Use Case 1: Organization-Owned API Exposed to an Organization-Owned API Consumer
Use case one covers all patterns of a scenario in which a trusted organization’s API is exposed to a trusted organization’s API consumer.
Pattern 1: Organization Internal API Exposed to an Organization Internal Consumer
Pattern examples:
-
A sales application accesses a customer service API in which both sales and customer service are internal areas of the customer organization
-
A call center application calls the API exposed by the customer domain to retrieve customer information
-
A mobile bank calls customer and account services to display the account overview screen to the end consumer
Pattern 1A: Organization Internal API Exposed to an Organization Internal Consumer that Uses the Same VPC or Network
In this use case pattern, both services are available on the same infrastructure, such as the same public cloud VPC, datacenter, or Kubernetes cluster. You can deploy Omni Gateway as either a sidecar or a standalone gateway.
The following diagram shows the physical implementation of a standalone Omni Gateway running in Connected Mode. A network policy (Netpol) permits ingress access only from Omni Gateway. You can configure the consumer application in the same or different namespace from Omni Gateway and the provider services.
When the API provider is located in a different Kubernetes cluster from Omni Gateway and the consumer application, you can do either of the following:
-
Deploy an Omni Gateway runtime on each of the clusters, as in Pattern 1B.
-
Establish network restrictions in the secure channel between clusters and deploy Omni Gateway in only one of them, as shown in the following diagram. The second cluster only allows connections from an Omni Gateway that acts as an ingress controller.
Pattern 1B: Organization Internal API Exposed to an Organization Internal Consumer that Uses a Different VPC or Network
In this pattern, the API provider is isolated from the API consumer. However, there is a secure communication channel available between the two networks.
You deploy Omni Gateway as an ingress behind a firewall because traffic is considered external to the location of the provider. Omni Gateway receives and processes the incoming traffic.
You can use Omni Gateway to terminate the TLS or mTLS connection if required.
The following diagram shows the physical implementation on Kubernetes.
Pattern 2: Organization Internal API exposed an Organization External Consumer
In pattern two, the organization-owned API is isolated from the organization-owned API consumer, for example, in a package delivery tracking API that is accessed from a user interface. The consumer can access the exposed API only via the internet. In this use case, you deploy Omni Gateway as an ingress.

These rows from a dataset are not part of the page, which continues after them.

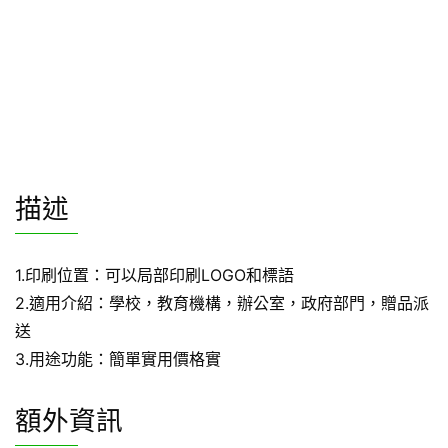
描述
1.印刷位置：可以局部印刷LOGO和標語
2.適用介紹：學校，教育機構，辦公室，政府部門，贈品派
送
3.用途功能：簡單實用價格實
額外資訊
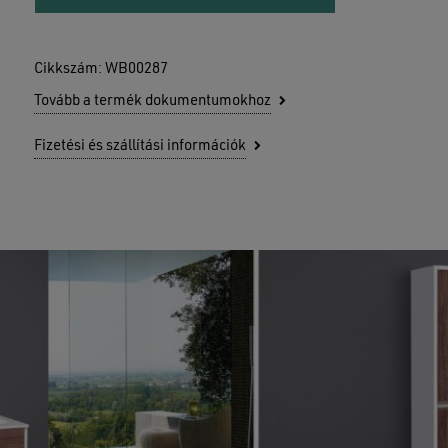
Cikkszám:
WB00287
Tovább a termék dokumentumokhoz
Fizetési és szállítási információk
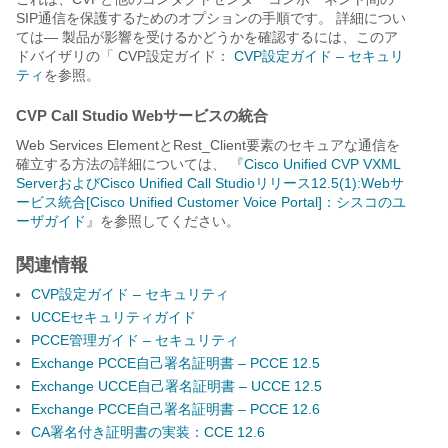
SIP通信を保護するためのオプションの手順です。
詳細につい
ては―
製品が影響を受けるかどうかを確認するには、このア
ドバイザリの「
CVP設定ガイド：
CVP設定ガイド – セキュリ
ティ
を参照。
CVP Call Studio Webサービスの統合
Web Services Element
と
Rest_Client要素
のセキュアな通信を
確立する方法の詳細については
、
『
Cisco Unified CVP VXML
ServerおよびCisco Unified Call Studioリリース12.5(1):Webサ
ービス統合[Cisco Unified Customer Voice Portal]：シスコのユ
ーザガイド
』を参照してください。
関連情報
CVP設定ガイド – セキュリティ
UCCEセキュリティガイド
PCCE管理ガイド – セキュリティ
Exchange PCCE自己署名証明書 – PCCE 12.5
Exchange UCCE自己署名証明書 – UCCE 12.5
Exchange PCCE自己署名証明書 – PCCE 12.6
CA署名付き証明書の実装：CCE 12.6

This pattern is similar to Pattern 1B. However, in this pattern, traffic arrives from the public internet instead of from a private channel. Because traffic is coming from the public internet, you must add additional controls to strengthen communication security before reaching Omni Gateway.
The following diagram shows the physical implementation of a scenario in which an organization’s internal API is exposed to an organization’s internal consumer on Kubernetes. The diagram assumes that the firewall terminates the incoming external mTLS connection.
Pattern 3: Organization External API Exposed to an Organization Internal Consumer
In pattern three, the API Consumer is in the same network as Omni Gateway. You can use Omni Gateway to monitor, control, and enrich the flows to external services. For example, Omni Gateway can provide rate limiting for the external access traffic, or metrics and analytics tracking for this external service connection.
Pattern examples:
-
A payments service must obtain exchange rates from an external service provider.
-
An internal API Consumer accesses the organization’s external ServiceNow instance (SaaS service).
For pattern three, you deploy Omni Gateway as a standalone gateway that acts as an egress container.
The following diagram shows the physical implementation of a scenario in which an organization’s external API is exposed to an organization’s internal consumer on Kubernetes. The diagram assumes that the firewall terminates the incoming external mTLS connection.
Pattern 4: Organization External API Exposed to an Organization External Consumer
In pattern four, Omni Gateway acts as an intermediary between two organizations' external entities, for example, when an organization’s WorkDay instance (SaaS service) accesses the organization’s ServiceNow instance (SaaS service). In this pattern, Omni Gateway runs as an ingress and egress that applies secured communication and policy enforcement.
The following diagram shows the physical implementation of a scenario in which an external organization’s API is exposed to an external organization’s consumer on Kubernetes. The diagram assumes that the firewall terminates the incoming organization’s external mTLS connection.